Re: [PATCH] ext4: use private version of page_zero_new_buffers() for data=journal mode

public inbox for linux-fsdevel@vger.kernel.org
 help / color / mirror / Atom feed

From: Dave Hansen <dave.hansen@intel.com>
To: Mateusz Guzik <mjguzik@gmail.com>,
	Linus Torvalds <torvalds@linux-foundation.org>
Cc: Theodore Ts'o <tytso@mit.edu>,
	Ext4 Developers List <linux-ext4@vger.kernel.org>,
	Linux Kernel Developers List <linux-kernel@vger.kernel.org>,
	akpm@linux-foundation.org, linux-fsdevel@vger.kernel.org
Subject: Re: [PATCH] ext4: use private version of page_zero_new_buffers() for data=journal mode
Date: Mon, 27 Jan 2025 12:52:51 -0800	[thread overview]
Message-ID: <76b80fff-0f62-4708-95e6-87de272f35a5@intel.com> (raw)
In-Reply-To: <CAGudoHHyEQ1swCJkFDicb8hYYSMCXyMUcRVrtWkbeYwSChCmpQ@mail.gmail.com>

[-- Attachment #1: Type: text/plain, Size: 1557 bytes --]

On 1/26/25 14:45, Mateusz Guzik wrote:
>>
>> So if you don't get around to it, and _if_ I remember this when the
>> merge window is open, I might do it in my local tree, but then it will
>> end up being too late for this merge window.
>>
> The to-be-unreverted change was written by Dave (cc'ed).
> 
> I had a brief chat with him on irc, he said he is going to submit an
> updated patch.

I poked at it a bit today.

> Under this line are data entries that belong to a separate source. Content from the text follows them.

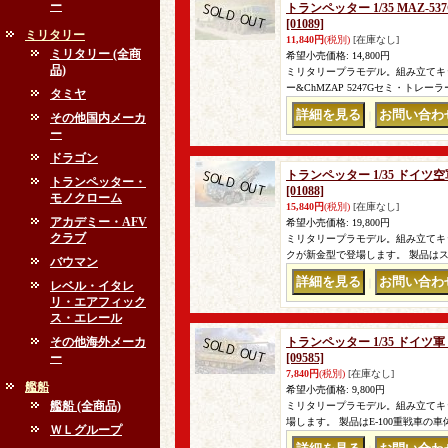
ー
トランペッター 1/35 MAZ-
[01089]
ミリタリー
11,840円
(税別)
[在庫なし]
ミリタリー (全商
希望小売価格
:
14,800円
品)
ミリタリープラモデル。組み立てキット
ー&ChMZAP 5247Gセミ・トレー
タミヤ
｜
その他国内メーカ
ー
ドラゴン
トランペッター 1/35 ドイ
トランペッター・
[01088]
モノクローム
15,840円
(税別)
[在庫なし]
アカデミー・AFV
希望小売価格
:
19,800円
クラブ
ミリタリープラモデル。組み立てキッ
クが新金型で登場します。 製品は
バウマン
｜
レベル・イタレ
リ・エアフィック
ス・エレール
その他海外メーカ
トランペッター 1/35 ドイツ軍 E
ー
[09585]
7,840円
(税別)
[在庫なし]
艦船
希望小売価格
:
9,800円
艦船 (全商品)
ミリタリープラモデル。組み立てキッ
場します。 製品はE-100重戦車の車体に
ＷＬグループ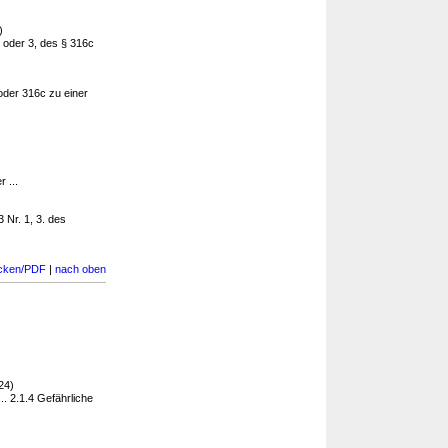
)
 oder 3, des § 316c
oder 316c zu einer
 ...
3 Nr. 1, 3. des
cken/PDF
|
nach oben
24)
. 2.1.4 Gefährliche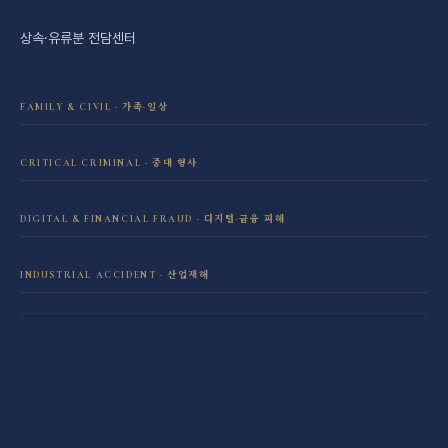
상속·유류분 전담센터
FAMILY & CIVIL · 가족·일상
이혼·재산분할 전담센터
CRITICAL CRIMINAL · 중대 형사
성범죄 전담센터
민사소송 전담센터
DIGITAL & FINANCIAL FRAUD · 디지털·금융 피해
보이스피싱·리딩방 사기 피해 회복
음주운전 전담센터
학교폭력 전담센터
INDUSTRIAL ACCIDENT · 산업재해
산재 보상·손해배상
마약 전담센터
직장 분쟁 전담센터
조세형사 전담센터
군형사·군징계 전담센터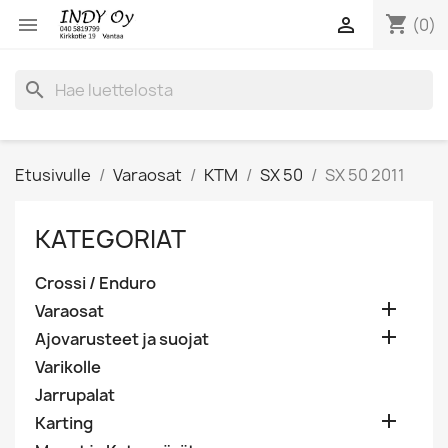
shopping_cart


(0)
search
Etusivulle
Varaosat
KTM
SX 50
SX 50 2011
KATEGORIAT
Crossi / Enduro

Varaosat

Ajovarusteet ja suojat
Varikolle
Jarrupalat

Karting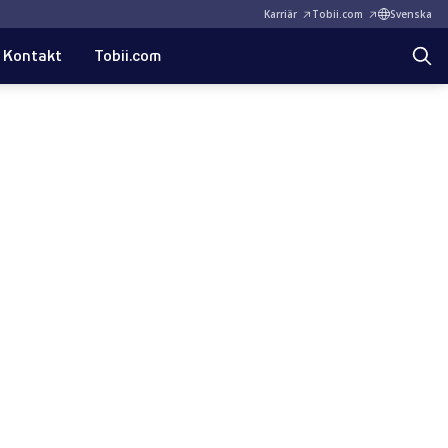
Karriär
Tobii.com
Svenska
Kontakt
Tobii.com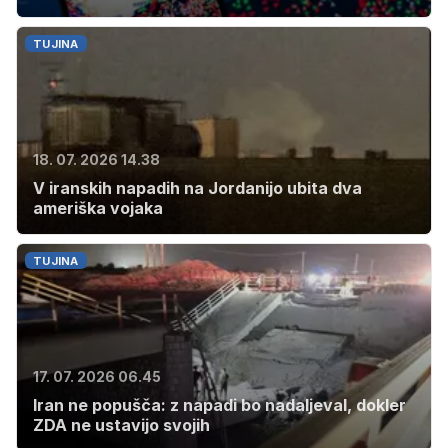
TUJINA
18. 07. 2026 14.38
V iranskih napadih na Jordanijo ubita dva
ameriška vojaka
TUJINA
17. 07. 2026 06.45
Iran ne popušča: z napadi bo nadaljeval, dokler
ZDA ne ustavijo svojih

There's obviously been the page=>folio churn
and also iov_iter_fault_in_readable() got renamed and got some slightly
new semantics.

Additionally, I'm doubting the explicit pagefault_disable(). The
original patch did this:

+      pagefault_disable();
       copied = iov_iter_copy_from_user_atomic(page, i, offset, bytes);
+      pagefault_enable();

and the modern generic_perform_write() is using:

       copied = copy_folio_from_iter_atomic(folio, offset, bytes, i);

But the "atomic" copy is using kmap_atomic() internally which has a
built-in pagefault_disable(). It wouldn't be super atomic if it were
handling page faults of course.

So I don't think generic_perform_write() needs to do its own
pagefault_disable().

I actually still had the original decade-old test case sitting around
compiled on my test box. It still triggers the issue and _will_ livelock
if fault_in_iov_iter_readable() isn't called somewhere.

Anyway, here's a patch that compiles, boots and doesn't immediately fall
over on ext4 in case anyone else wants to poke at it. I'll do a real
changelog, SoB, etc.... and send it out for real tomorrow if it holds up.

[-- Attachment #2: generic_perform_write-1.patch --]
[-- Type: text/x-patch, Size: 1692 bytes --]


index 4f476411a9a2d..98b37e4c6d43c 100644

---

 b/mm/filemap.c |   25 ++++++++++++++-----------
 1 file changed, 14 insertions(+), 11 deletions(-)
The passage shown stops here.